🤖 AI Summary
Goal-Conditioned Behavioral Cloning (GCBC) exhibits limited zero-shot compositional generalization—i.e., generalization to unseen state-goal pairs—primarily due to its lack of temporal consistency in learned state representations. To address this, we propose a self-predictive representation learning framework featuring a novel BYOL-γ objective: it requires neither contrastive sampling nor temporal-difference learning, and is theoretically grounded to approximate the Successor Representation, thereby explicitly capturing long-horizon dependencies between states and goals. Integrating this representation seamlessly into the GCBC architecture, our method achieves state-of-the-art performance across multiple compositional generalization benchmarks. It significantly enhances zero-shot transfer across novel state-goal pairs, demonstrating improved robustness and generalizability without additional task-specific supervision or architectural modifications.
📝 Abstract
Behavioral cloning (BC) methods trained with supervised learning (SL) are an effective way to learn policies from human demonstrations in domains like robotics. Goal-conditioning these policies enables a single generalist policy to capture diverse behaviors contained within an offline dataset.
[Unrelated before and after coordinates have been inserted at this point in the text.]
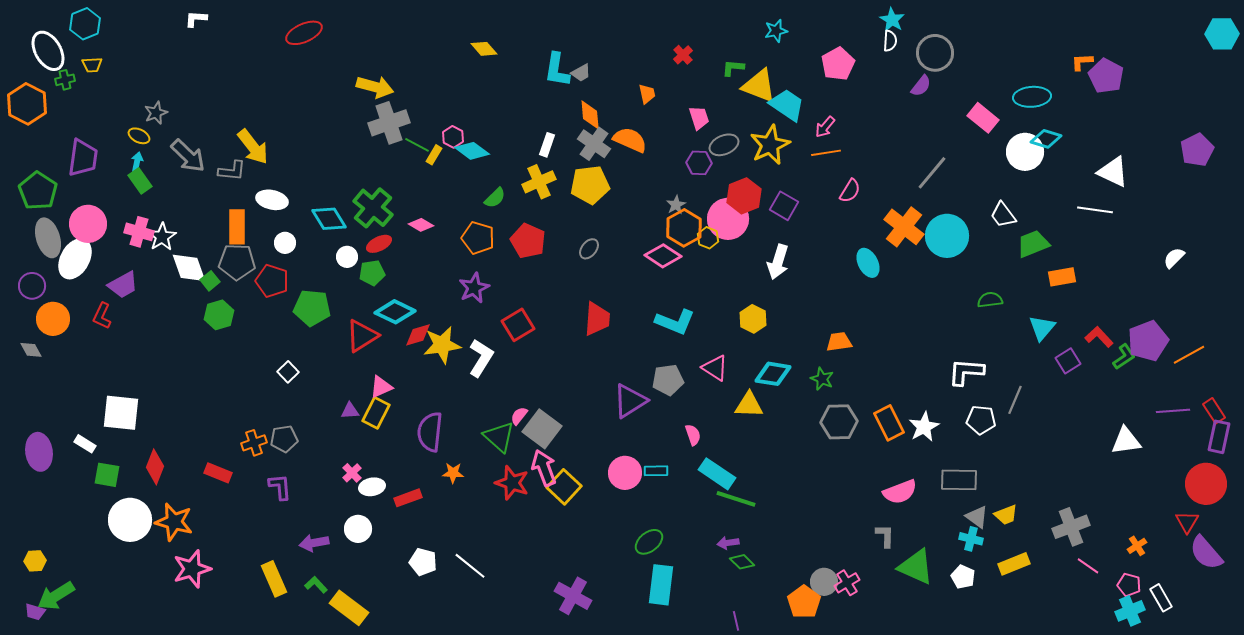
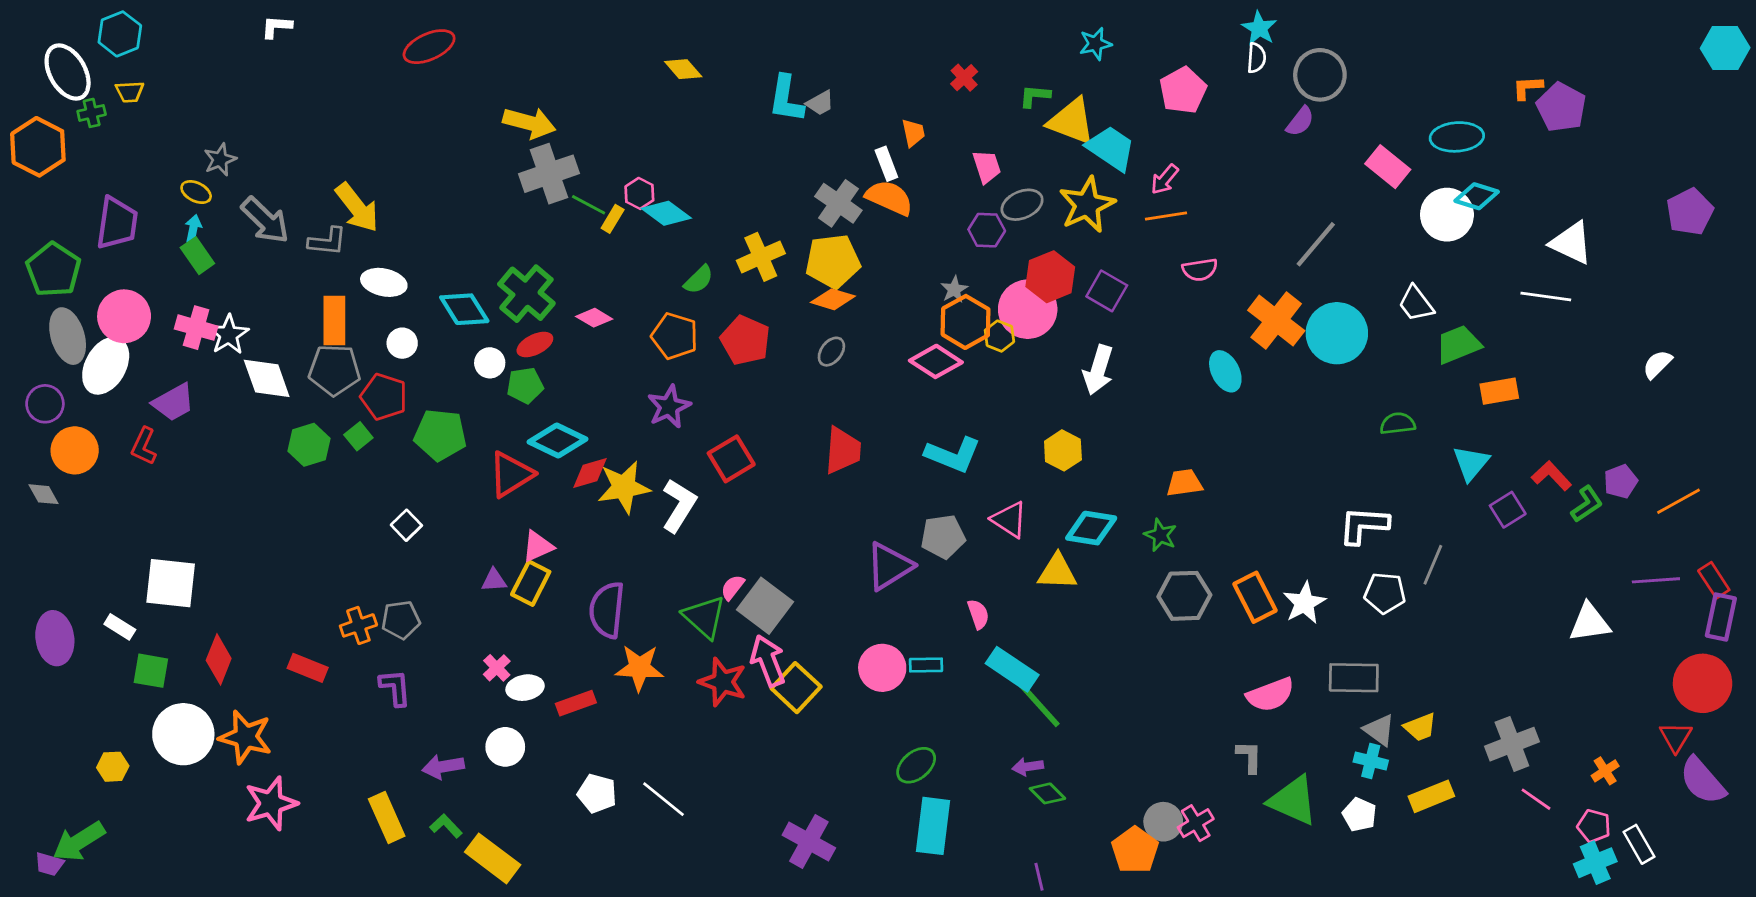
orange diamond: (590, 115) -> (833, 299), moved, turned -68
white rectangle: (547, 145) -> (886, 164), moved, turned -40
pink semicircle: (850, 191) -> (1200, 270), turned 50
green square: (210, 281) -> (358, 436), moved
purple pentagon: (1148, 341) -> (1621, 481), size x0.6
orange star: (453, 473) -> (639, 668), size x1.6
green line: (736, 499) -> (1039, 705), turned 30
yellow hexagon: (35, 561) -> (113, 767), moved

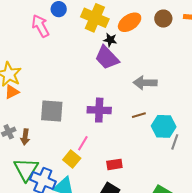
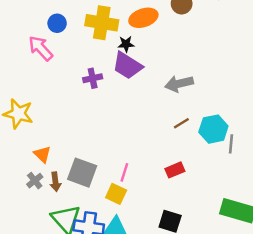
orange ellipse: (130, 22) -> (143, 18), turned 30
orange triangle: (12, 92) -> (42, 154), moved, turned -35
purple cross: (99, 110) -> (93, 78), moved, size x0.7
gray square: (52, 111) -> (82, 173), moved, turned 30
red rectangle: (114, 164) -> (175, 170), moved

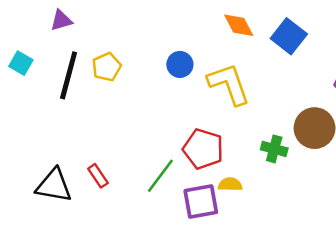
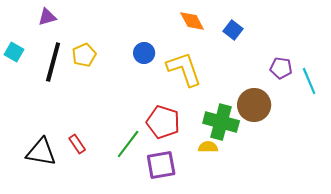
blue square: (289, 36) -> (233, 30), size x0.7
green cross: (274, 149) -> (221, 122), size x1.6
yellow semicircle: (230, 184) -> (208, 147), moved

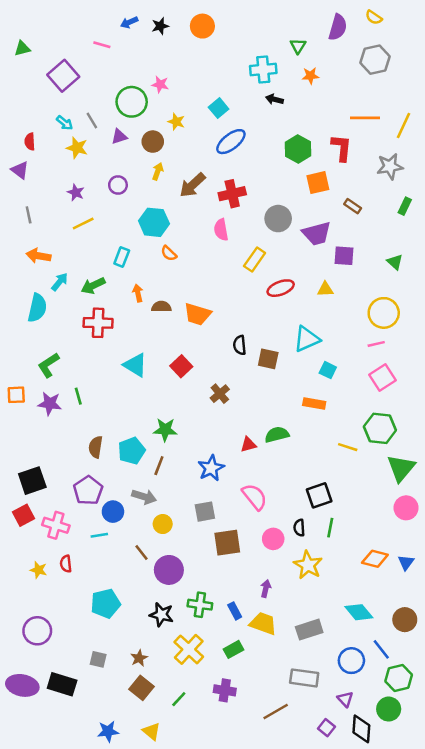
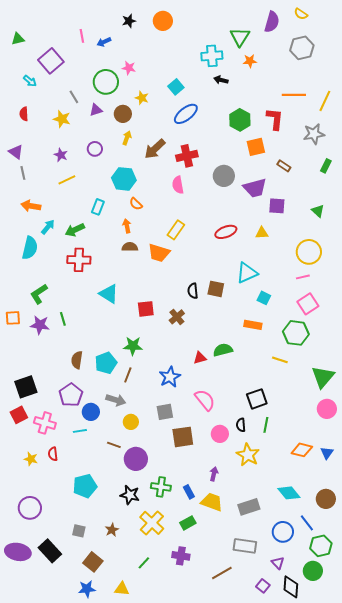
blue arrow: (129, 22) -> (104, 42), moved
pink line: (102, 45) -> (82, 36), turned 64
green triangle: (298, 46) -> (240, 37), size x1.5
cyan arrow: (65, 123) -> (30, 81), moved
purple triangle: (20, 170) -> (16, 152), moved
yellow rectangle: (255, 260) -> (176, 230), moved
orange arrow: (138, 293) -> (127, 226), moved
black semicircle: (240, 345) -> (193, 291), moved
red square: (181, 366) -> (146, 309), moved, turned 36
green hexagon: (380, 428) -> (296, 333), moved
brown line: (142, 553) -> (114, 445), turned -32
black rectangle: (62, 684) -> (50, 551), turned 30
brown square: (142, 688) -> (93, 562), moved
yellow triangle: (151, 731) -> (122, 589), turned -35

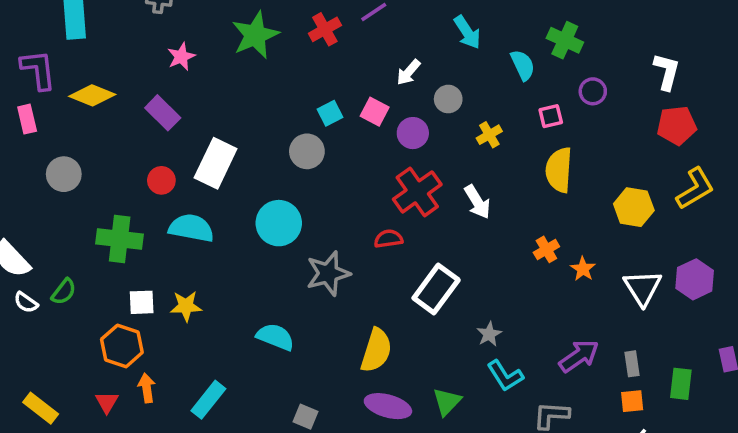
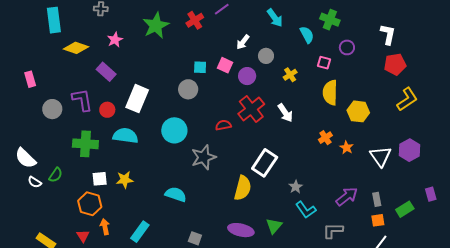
purple L-shape: (38, 70) -> (82, 100), moved
yellow diamond: (92, 95) -> (76, 48), moved
cyan square: (330, 113) -> (200, 67), turned 32
pink square: (551, 116) -> (324, 63), turned 32
yellow hexagon: (634, 207) -> (358, 111), moved
red semicircle: (388, 239) -> (223, 125), moved
yellow semicircle: (376, 350) -> (243, 188), moved
green rectangle: (681, 384) -> (405, 209), turned 54

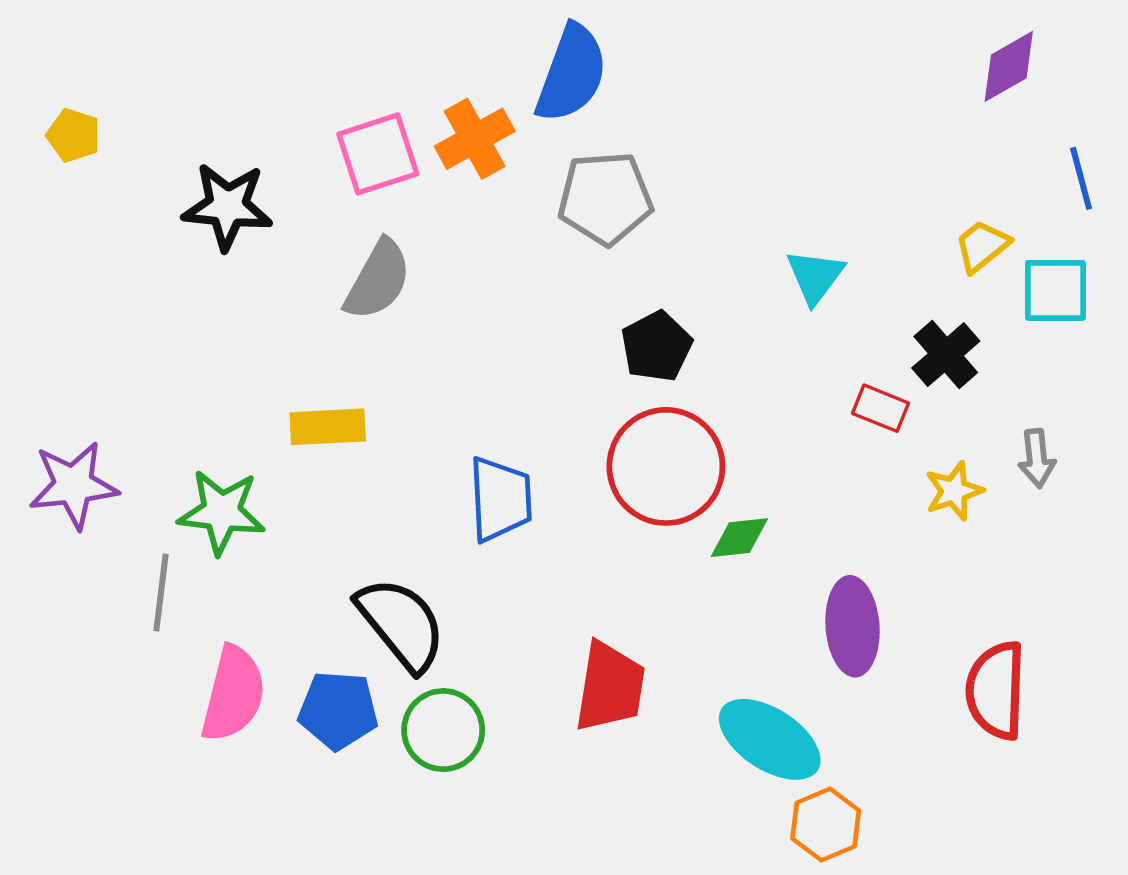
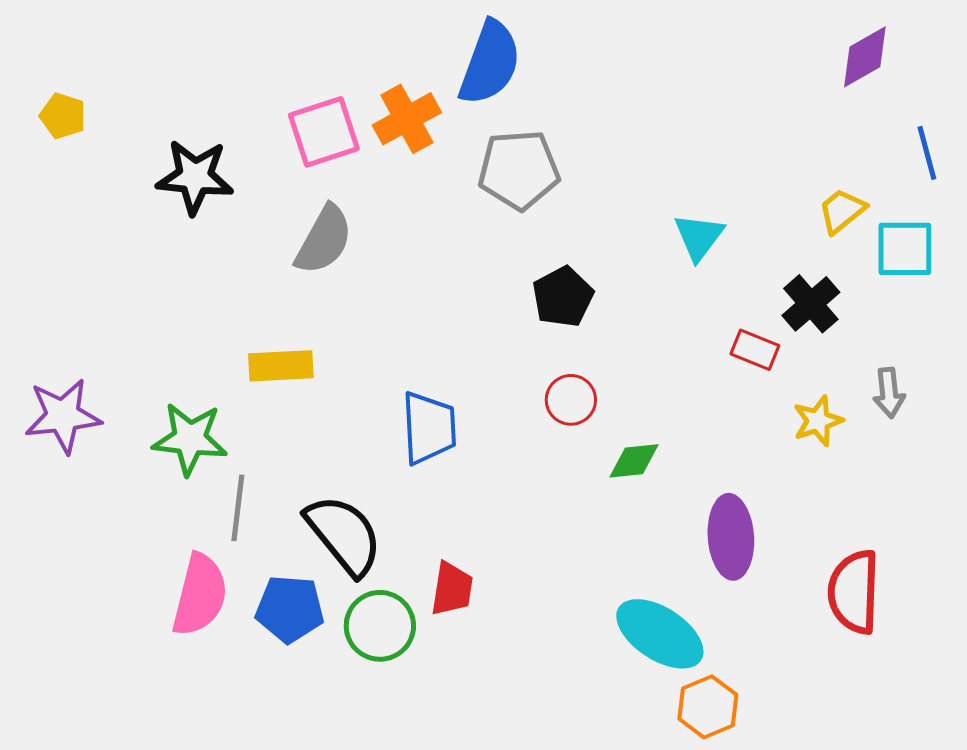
red circle: (666, 466) -> (571, 400), size x0.5
gray line: (161, 592) -> (238, 508), moved
red trapezoid: (610, 687) -> (452, 589), moved, size x0.7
While goal-conditioned behavior cloning (GCBC) methods can perform well on in-distribution training tasks, they do not necessarily generalize zero-shot to tasks that require conditioning on novel state-goal pairs, i.e. combinatorial generalization. In part, this limitation can be attributed to a lack of temporal consistency in the state representation learned by BC; if temporally related states are encoded to similar latent representations, then the out-of-distribution gap for novel state-goal pairs would be reduced. Hence, encouraging this temporal consistency in the representation space should facilitate combinatorial generalization. Successor representations, which encode the distribution of future states visited from the current state, nicely encapsulate this property. However, previous methods for learning successor representations have relied on contrastive samples, temporal-difference (TD) learning, or both. In this work, we propose a simple yet effective representation learning objective, $ ext{BYOL-}gamma$ augmented GCBC, which is not only able to theoretically approximate the successor representation in the finite MDP case without contrastive samples or TD learning, but also, results in competitive empirical performance across a suite of challenging tasks requiring combinatorial generalization.